By then she’d changed her religion three times – from Buddhism to Protestantism at the time of the coup and then to Islam when she married a Muslim.  “Now I just believe in God and inner beauty,” she said.
Along the way Suhardja garnered an assemblage of old tools, gadgets, knickknacks, art works and a philosophy which could have fed resentment at the absence of tolerance.   Instead she’s chosen not to dwell on the dark times and employ her artefacts to celebrate diversity.

Many came from her father who collected porcelain and statues; others were donated by neighbors for last century the Chinese in Blitar lived together in a compound of around 150 families.
In 1970 Soekarno died and was buried in Blitar where his family had connections.  His grave has become a shrine attracting thousands and supporting an industry of trashy souvenirs.  The main road to his memorial is kampung kitsch offering mass-produced toy drums, back-scratchers, plastic puppets and T-shirts featuring the fist-thrusting Proclamator.

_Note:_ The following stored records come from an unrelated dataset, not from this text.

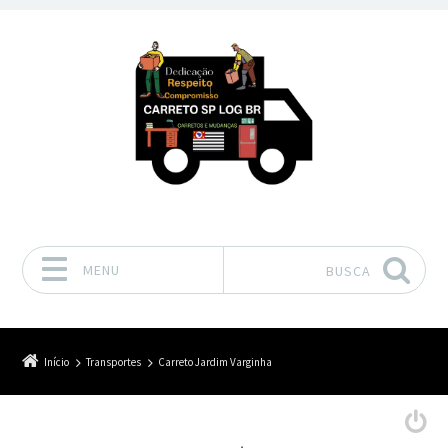
MENU
BUSCA
Pular para o conteúdo
Início
Transportes
Carreto Jardim Varginha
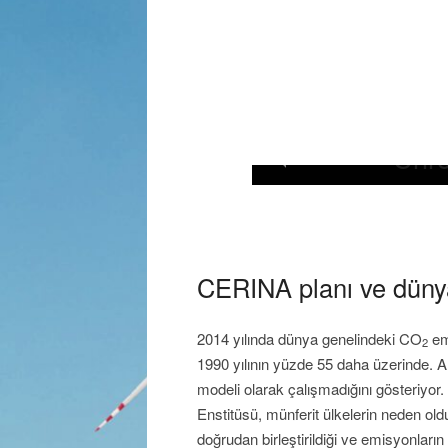
C
C
C
C
Chro
CERINA planı ve düny
2014 yılında dünya genelindeki CO
emi
2
1990 yılının yüzde 55 daha üzerinde. 
modeli olarak çalışmadığını gösteriyor.
Enstitüsü, münferit ülkelerin neden o
doğrudan birleştirildiği ve emisyonları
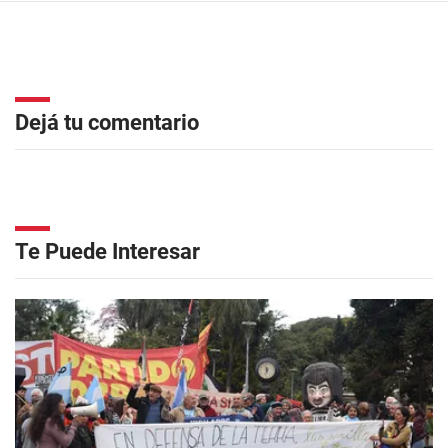
Dejá tu comentario
Te Puede Interesar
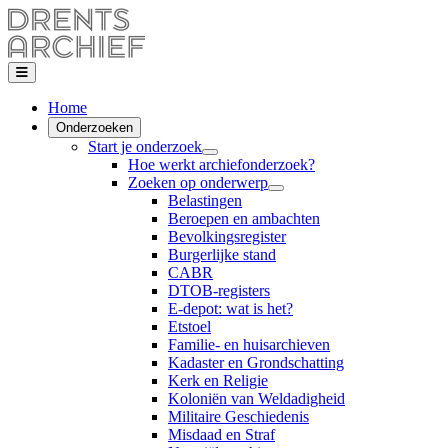
Home
Onderzoeken
Start je onderzoek
Hoe werkt archiefonderzoek?
Zoeken op onderwerp
Belastingen
Beroepen en ambachten
Bevolkingsregister
Burgerlijke stand
CABR
DTOB-registers
E-depot: wat is het?
Etstoel
Familie- en huisarchieven
Kadaster en Grondschatting
Kerk en Religie
Koloniën van Weldadigheid
Militaire Geschiedenis
Misdaad en Straf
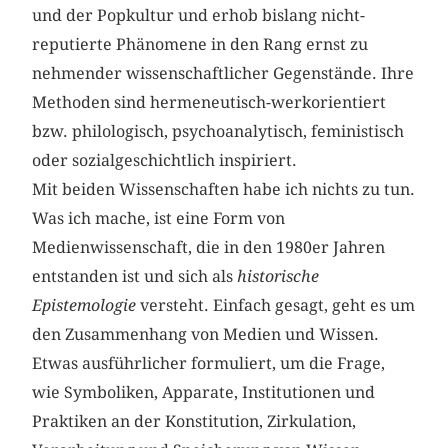
und der Popkultur und erhob bislang nicht-
reputierte Phänomene in den Rang ernst zu
nehmender wissenschaftlicher Gegenstände. Ihre
Methoden sind hermeneutisch-werkorientiert
bzw. philologisch, psychoanalytisch, feministisch
oder sozialgeschichtlich inspiriert.
Mit beiden Wissenschaften habe ich nichts zu tun.
Was ich mache, ist eine Form von
Medienwissenschaft, die in den 1980er Jahren
entstanden ist und sich als
historische
Epistemologie
versteht. Einfach gesagt, geht es um
den Zusammenhang von Medien und Wissen.
Etwas ausführlicher formuliert, um die Frage,
wie Symboliken, Apparate, Institutionen und
Praktiken an der Konstitution, Zirkulation,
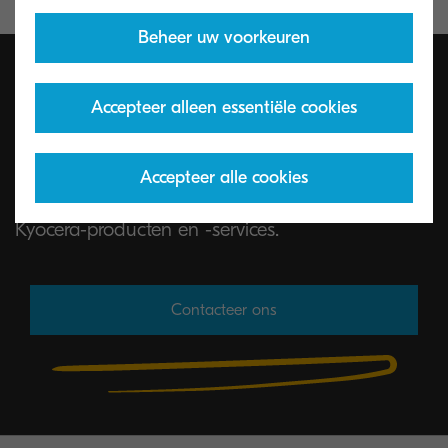
Beheer uw voorkeuren
Accepteer alleen essentiële cookies
Neem contact met ons op.
Accepteer alle cookies
Wij helpen u graag met al uw vragen over
Kyocera-producten en -services.
Contacteer ons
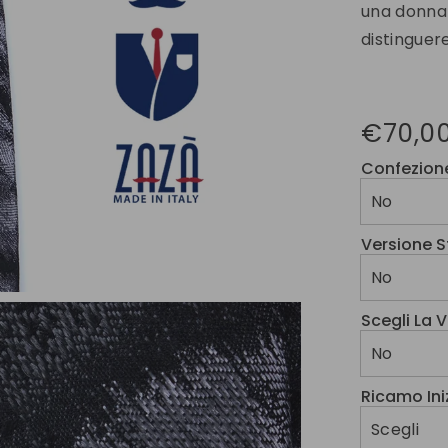
una donna 
distinguere
€70,0
Confezion
Versione S
Scegli La 
Ricamo Iniz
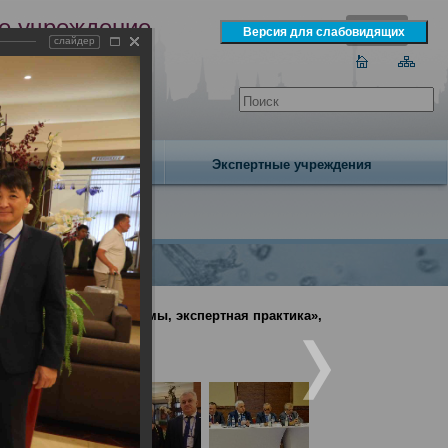
е учреждение
слайдер
экспертизы
одня 5 августа 2026 года
Издательство
Экспертные учреждения
ина: вопросы, проблемы, экспертная практика»,
бири»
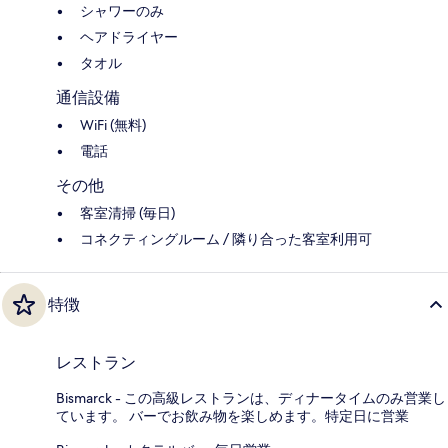
シャワーのみ
ヘアドライヤー
タオル
通信設備
WiFi (無料)
電話
その他
客室清掃 (毎日)
コネクティングルーム / 隣り合った客室利用可
特徴
レストラン
Bismarck - この高級レストランは、ディナータイムのみ営業し
ています。 バーでお飲み物を楽しめます。特定日に営業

Suhardja owned buildings close to the tomb.   Why not use these to show visitors a more substantial story of Indonesian history and culture by putting all the goodies in her home on public show?

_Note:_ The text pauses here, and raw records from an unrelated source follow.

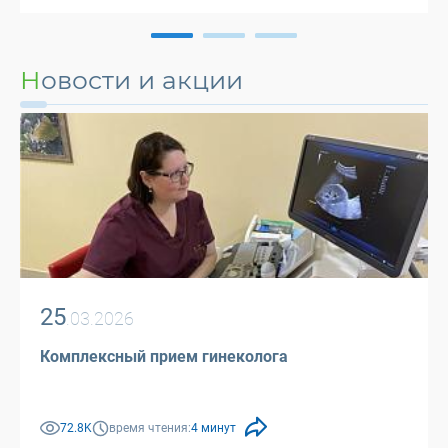
Новости и акции
25
.03.2026
Комплексный прием гинеколога
72.8K
время чтения:
4 минут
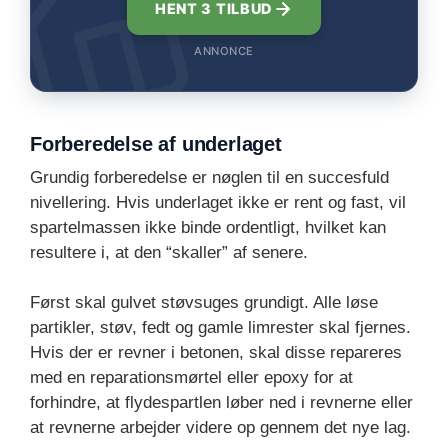
HENT 3 TILBUD
ANNONCE
Forberedelse af underlaget
Grundig forberedelse er nøglen til en succesfuld
nivellering. Hvis underlaget ikke er rent og fast, vil
spartelmassen ikke binde ordentligt, hvilket kan
resultere i, at den “skaller” af senere.
Først skal gulvet støvsuges grundigt. Alle løse
partikler, støv, fedt og gamle limrester skal fjernes.
Hvis der er revner i betonen, skal disse repareres
med en reparationsmørtel eller epoxy for at
forhindre, at flydespartlen løber ned i revnerne eller
at revnerne arbejder videre op gennem det nye lag.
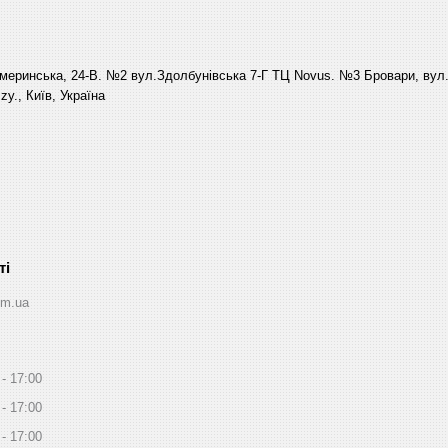
еринська, 24-В. №2 вул.Здолбунівська 7-Г ТЦ Novus. №3 Бровари, вул. 
y., Київ, Україна
om.ua
17:00
17:00
17:00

So three years ago she opened her museum and filled it with a thousand objects.  She also took the opportunity to put up signs displaying her reasoning that “harmony creates happiness” and that the five steps to nationalism are “knowledge, respect, love, care and preservation of the past.”

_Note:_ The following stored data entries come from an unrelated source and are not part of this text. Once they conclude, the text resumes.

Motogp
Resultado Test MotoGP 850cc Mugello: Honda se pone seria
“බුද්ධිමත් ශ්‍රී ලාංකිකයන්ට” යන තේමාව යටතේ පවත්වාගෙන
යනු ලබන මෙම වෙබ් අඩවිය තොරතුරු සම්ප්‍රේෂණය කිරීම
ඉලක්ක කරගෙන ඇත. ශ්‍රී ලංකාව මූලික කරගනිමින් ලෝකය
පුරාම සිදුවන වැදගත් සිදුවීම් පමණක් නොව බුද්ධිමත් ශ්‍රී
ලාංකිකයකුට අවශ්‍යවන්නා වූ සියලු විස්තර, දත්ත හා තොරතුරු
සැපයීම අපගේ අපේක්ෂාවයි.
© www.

To justify the museum her line is; ‘A great nation is one which cares for its history.’  Unfortunately not all get the message.  “I’m struggling against an indifferent society,” she said.
“I haven’t been to university so have no curatorial skills.  I just do what I can but it’s getting too much.  I’m not arrogant – I know I need help but I’ve shown what can be done and that many want to know more.
“The interest is there.  Now I want the government or a philanthropist to take over – not to sell the collection but to treat it properly.”
Outside her cluttered museum a concrete horse purports to pull a wooden cart while motorbikes race past.  Inside Suhardja shows schoolkids how a Morse-code tapper works, but they’re into smartphones. 
She cranks a gramophone, drops a needle and the scratchy tunes of last century flow through the rooms and into the yard; here stone coffins and troughs for pounding rice stand close to carved wardrobes.  The grotesque features of wayang puppets peer from the corners.
Some objects have been labelled and grouped according to function or style, but there’s no catalogue so the provenance is unknown. 
The show stopper is a large ceramic singing bowl which sends out a clear tone when the rim is rubbed with a wet wrist.  It competes with a drumbeat of drips from a leaky roof.
For some the phenomenon shows black magic at work; even the owner, who knows the secrets, proves her Javanese credentials by refusing to sleep in the building for fear of ghosts.
But for rationalists Faraday waves (named after a 19th century British scientist) develop when the frequency of the rubbing reaches the point where the pottery naturally vibrates.  This information is not available in the museum so the curio remains a gimmick rather than a marvel of the natural world.
The singing bowl sets the tone for Omah Djadoel – an eclectic mix of mystery and the mundane, beauty and gewgaws, trash and treasure, all looking for purpose.

“I love our heritage and culture,” Suhardja said. “By studying the past we can manage the future.  I’ve been to Europe and seen museums and the respect held for history.
 “This collection has a message about the strength of the nation, the diversity and adaptability of the people.
“Those who made these objects have long gone but their creativity lives. Some people think I’m eccentric doing this but I believe that God will help me find a place where these things can be admired. I’m waiting.”